Work to be completed:
Without including any picture, transcribe the entries below word for word.

(Saved data entries)
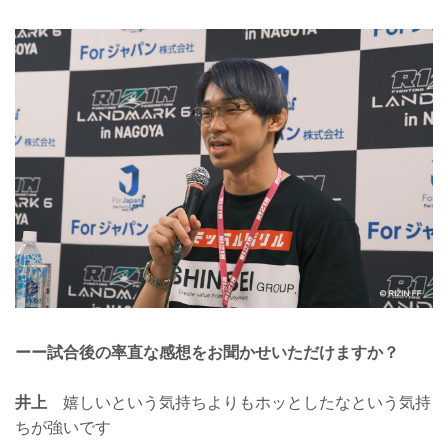
ーー試合後の率直な感想をお聞かせいただけますか？
井上
嬉しいという気持ちよりもホッとしたなという気持
ちが強いです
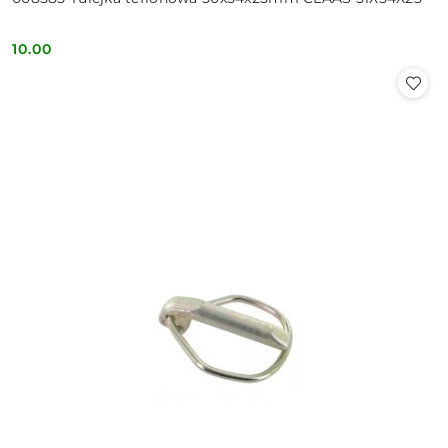
10.00
Cena:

Problem solution:
ーー試合後の率直な感想をお聞かせいただけますか？
井上
嬉しいという気持ちよりもホッとしたなという気持
ちが強いです
10.00
Cena:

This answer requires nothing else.